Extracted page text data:

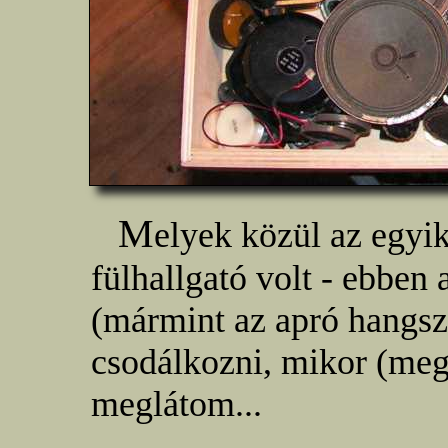
M
elyek közül az egyi
fülhallgató volt - ebben 
(mármint az apró hangsz
csodálkozni, mikor (me
meglátom...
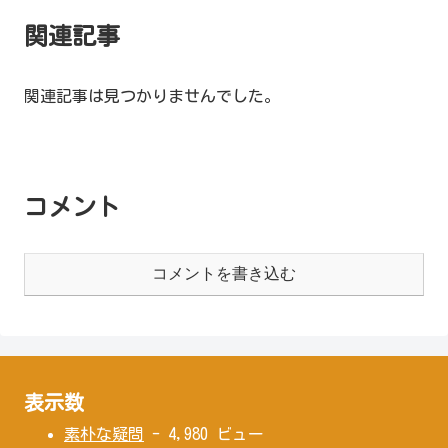
関連記事
関連記事は見つかりませんでした。
コメント
コメントを書き込む
表示数
素朴な疑問
- 4,980 ビュー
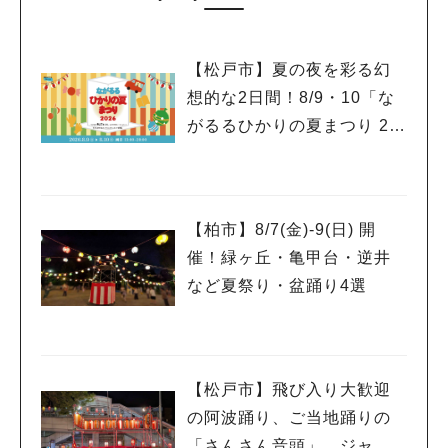
【松戸市】夏の夜を彩る幻
想的な2日間！8/9・10「な
がるるひかりの夏まつり 20
26」が開催！子どもが喜ぶ
ワークショップや限定ヒー
ローショーも
【柏市】8/7(金)‐9(日) 開
催！緑ヶ丘・亀甲台・逆井
など夏祭り・盆踊り4選
【松戸市】飛び入り大歓迎
の阿波踊り、ご当地踊りの
「さんさん音頭」、ジャ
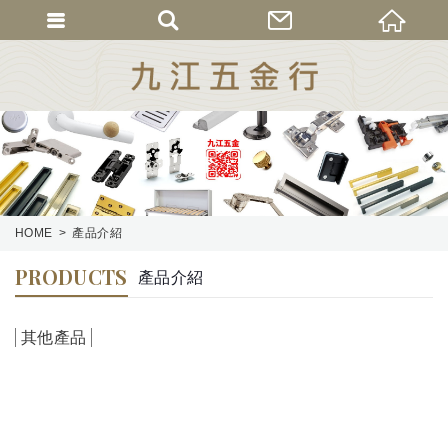
HOME
產品介紹
PRODUCTS
產品介紹
其他產品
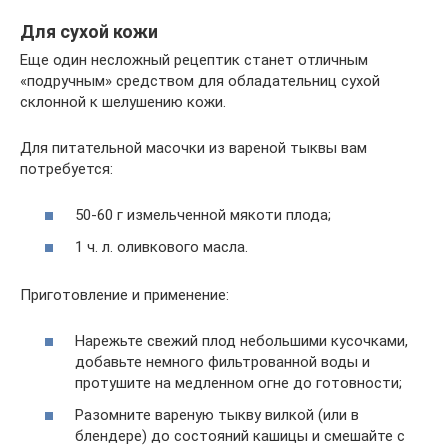
Для сухой кожи
Еще один несложный рецептик станет отличным
«подручным» средством для обладательниц сухой
склонной к шелушению кожи.
Для питательной масочки из вареной тыквы вам
потребуется:
50-60 г измельченной мякоти плода;
1 ч. л. оливкового масла.
Приготовление и применение:
Нарежьте свежий плод небольшими кусочками,
добавьте немного фильтрованной воды и
протушите на медленном огне до готовности;
Разомните вареную тыкву вилкой (или в
блендере) до состояний кашицы и смешайте с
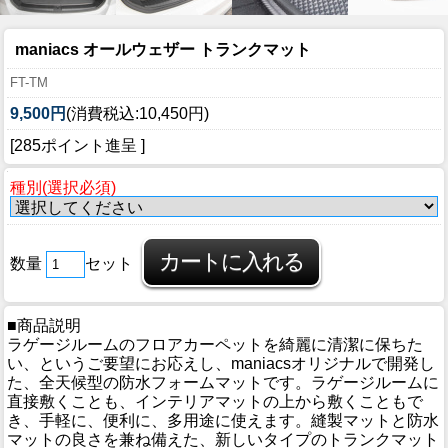
maniacs オールウェザー トランクマット
FT-TM
9,500円
(消費税込:10,450円)
[285ポイント進呈 ]
種別(選択必須)
数量
セット
■商品説明
ラゲージルームのフロアカーペットを綺麗に清潔に保ちた
い、というご要望にお応えし、maniacsオリジナルで開発し
た、全天候型の防水フォームマットです。ラゲージルームに
直接敷くことも、インテリアマットの上から敷くこともで
き、手軽に、便利に、多用途に使えます。縫製マットと防水
マットの良さを兼ね備えた、新しいタイプのトランクマット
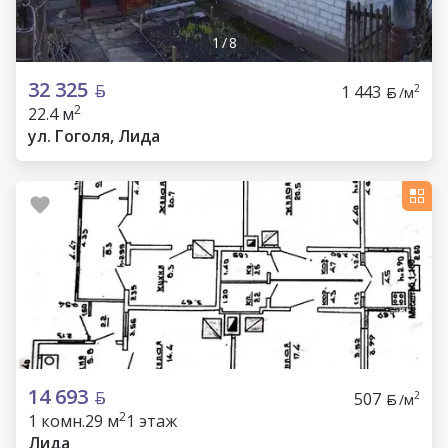
1
/
8
32 325
1 443
2
/м
2
22.4 м
ул. Гоголя, Лида
14 693
507
2
/м
2
1 комн.
29 м
1 этаж
Лида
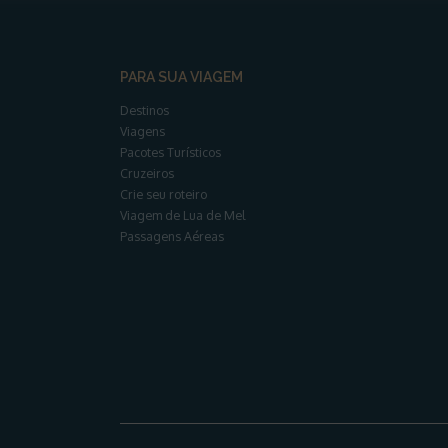
PARA SUA VIAGEM
Destinos
Viagens
Pacotes Turísticos
Cruzeiros
Crie seu roteiro
Viagem de Lua de Mel
Passagens Aéreas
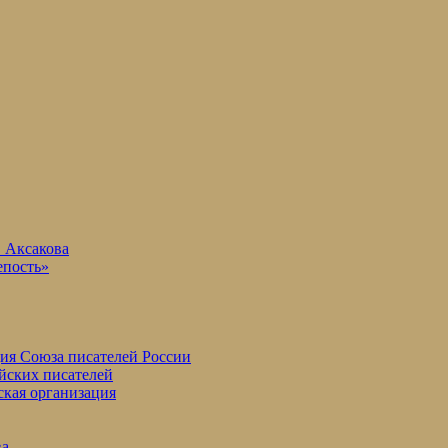
. Аксакова
епость»
ция Союза писателей России
йских писателей
ская организация
ва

- _Description of the task_:
Your reply should consist solely of the lines above, from the opening line through the line with "Нарежьте свежий плод", reproduced exactly and without pictures.

- _Response area_:
M
elyek közül az egyi
fülhallgató volt - ebben 
(mármint az apró hangsz
csodálkozni, mikor (me
meglátom...
関連記事
関連記事は見つかりませんでした。
コメント
コメントを書き込む
表示数
素朴な疑問
- 4,980 ビュー
【松戸市】夏の夜を彩る幻
想的な2日間！8/9・10「な
がるるひかりの夏まつり 20
26」が開催！子どもが喜ぶ
ワークショップや限定ヒー
ローショーも
【柏市】8/7(金)‐9(日) 開
催！緑ヶ丘・亀甲台・逆井
など夏祭り・盆踊り4選
【松戸市】飛び入り大歓迎
の阿波踊り、ご当地踊りの
「さんさん音頭」、ジャ
HOME
產品介紹
PRODUCTS
產品介紹
其他產品
Для сухой кожи
Еще один несложный рецептик станет отличным
«подручным» средством для обладательниц сухой
склонной к шелушению кожи.
Для питательной масочки из вареной тыквы вам
потребуется:
50-60 г измельченной мякоти плода;
1 ч. л. оливкового масла.
Приготовление и применение:
Нарежьте свежий плод небольшими кусочками,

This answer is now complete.